A native of Creswell, Oregon, Few joined Gonzaga’s staff as a graduate assistant in his mid-twenties and hasn’t left the team since. He spent nine years on the bench as an assistant, but for the last two decades, he’s been the team’s head coach.Yes, there have been offers from bigger programs, but Few has paid them precisely no consideration. He prefers to do things his own way, and the pressure of a big program would destroy the low-key lifestyle he enjoys as he plies his trade in the West Coast Conference.
Does the life of a mid-major exile keep Few from roping in big recruits? Perhaps. But he doesn’t care. In 2002, Sports Illustrated asked him about offers from bigger programs. His reply? “Why can't we have a top-level program right here at Gonzaga?
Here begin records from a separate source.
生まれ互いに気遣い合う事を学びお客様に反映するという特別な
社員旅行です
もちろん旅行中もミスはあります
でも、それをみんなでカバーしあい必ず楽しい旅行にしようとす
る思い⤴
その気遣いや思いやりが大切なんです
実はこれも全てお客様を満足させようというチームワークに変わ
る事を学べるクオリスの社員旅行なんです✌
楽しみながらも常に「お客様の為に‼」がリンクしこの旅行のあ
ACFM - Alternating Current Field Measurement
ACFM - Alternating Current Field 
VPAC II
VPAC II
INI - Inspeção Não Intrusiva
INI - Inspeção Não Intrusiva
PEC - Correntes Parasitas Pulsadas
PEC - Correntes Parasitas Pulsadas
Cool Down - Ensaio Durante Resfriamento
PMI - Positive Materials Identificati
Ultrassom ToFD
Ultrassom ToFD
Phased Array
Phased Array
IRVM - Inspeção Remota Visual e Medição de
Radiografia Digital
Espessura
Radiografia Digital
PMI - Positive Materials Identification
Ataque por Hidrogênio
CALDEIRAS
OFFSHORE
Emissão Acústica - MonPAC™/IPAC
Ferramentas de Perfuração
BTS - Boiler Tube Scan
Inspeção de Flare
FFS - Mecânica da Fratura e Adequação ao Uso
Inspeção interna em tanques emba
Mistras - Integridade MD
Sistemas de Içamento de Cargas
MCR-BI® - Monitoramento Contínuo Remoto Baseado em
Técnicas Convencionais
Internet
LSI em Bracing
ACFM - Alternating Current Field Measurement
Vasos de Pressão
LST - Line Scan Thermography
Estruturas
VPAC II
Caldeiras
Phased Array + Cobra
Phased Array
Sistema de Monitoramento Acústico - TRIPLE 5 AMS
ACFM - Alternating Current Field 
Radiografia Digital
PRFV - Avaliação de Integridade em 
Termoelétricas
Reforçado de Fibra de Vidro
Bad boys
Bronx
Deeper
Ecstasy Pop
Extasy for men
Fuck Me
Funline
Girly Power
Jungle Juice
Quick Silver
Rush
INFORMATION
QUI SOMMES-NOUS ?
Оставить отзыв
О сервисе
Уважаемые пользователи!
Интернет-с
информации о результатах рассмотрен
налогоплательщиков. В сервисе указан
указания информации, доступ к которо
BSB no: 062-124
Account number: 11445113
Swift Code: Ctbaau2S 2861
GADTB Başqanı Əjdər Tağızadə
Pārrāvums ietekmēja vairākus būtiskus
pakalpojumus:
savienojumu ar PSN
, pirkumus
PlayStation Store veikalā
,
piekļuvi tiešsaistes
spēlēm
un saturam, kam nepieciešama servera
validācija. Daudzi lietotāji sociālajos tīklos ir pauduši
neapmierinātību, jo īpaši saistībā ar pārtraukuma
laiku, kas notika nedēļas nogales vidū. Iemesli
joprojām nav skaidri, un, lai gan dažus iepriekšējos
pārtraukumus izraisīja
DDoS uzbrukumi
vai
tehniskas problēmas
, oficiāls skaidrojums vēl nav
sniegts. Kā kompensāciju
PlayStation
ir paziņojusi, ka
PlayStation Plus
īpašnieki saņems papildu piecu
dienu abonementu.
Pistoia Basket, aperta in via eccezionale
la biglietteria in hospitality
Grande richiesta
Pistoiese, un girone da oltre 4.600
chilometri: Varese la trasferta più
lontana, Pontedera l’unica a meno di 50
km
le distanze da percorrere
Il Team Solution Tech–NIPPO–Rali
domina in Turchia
Every year we take steps that small schools aren't supposed to be taking.”It must have seemed naive to anyone reading at the time, with the school having only made the last 4 tournaments, but nearly 20 years later, Few is still at Gonzaga, helming a program that has not missed a tournament since. How does he do it?
INTERNATIONAL RECRUITING For years, Few has made his name by thinking outside of the box of a traditional major program. Rather than pouring resources into recruiting from programs that are swarming with coaches from larger conferences, Gonzaga focuses on being a powerhouse international recruiter.
Last edited by The Dude (1/10/2020 10:51 pm)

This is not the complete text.